E há um detalhe curioso nessa documentação: em alguns registros, uma mulher capaz de manter a harmonia entre os irmãos podia ser socialmente valorizada. Além de esposa, ela também exercia uma função de mediação dentro da família.
Pensei imediatamente em algo que atravessa muitas culturas: o trabalho emocional feminino. A tarefa de administrar conflitos, manter relações e sustentar a harmonia de uma casa continua sendo frequentemente atribuída às mulheres, independentemente do modelo familiar em que estejam inseridas.
O corpo que incomoda
A parte mais interessante dessa história, para mim, está no desconforto que essa possibilidade provoca. Quando falamos de poliandria, a primeira reação costuma ser imaginar uma inversão de papéis: “e se fosse o contrário?”. Como se a grande surpresa estivesse apenas em trocar os personagens de uma história que durante séculos foi contada quase sempre do mesmo jeito.

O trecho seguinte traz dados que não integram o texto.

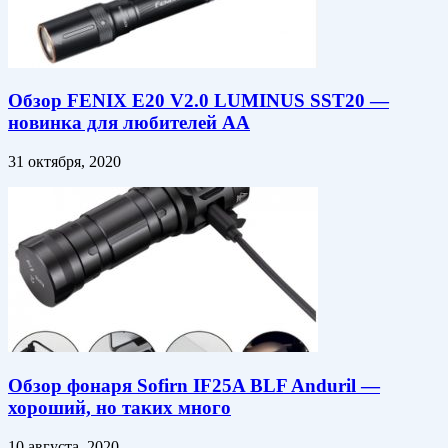
Обзор FENIX E20 V2.0 LUMINUS SST20 —
новинка для любителей АА
31 октября, 2020
Обзор фонаря Sofirn IF25A BLF Anduril —
хороший, но таких много
10 августа, 2020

Mas talvez essa não seja a questão central. O que realmente chama atenção é por que uma mulher que não organiza sua vida a partir da exclusividade masculina parece causar tanto estranhamento.
Quando uma mulher aparece fora dessa lógica, a reação costuma mudar. Surge a necessidade de explicar, justificar ou enquadrar aquilo que escapa da regra. A curiosidade aumenta, o julgamento aparece e uma escolha feminina que não se encaixa no modelo esperado passa a ser tratada como exceção, desvio ou curiosidade.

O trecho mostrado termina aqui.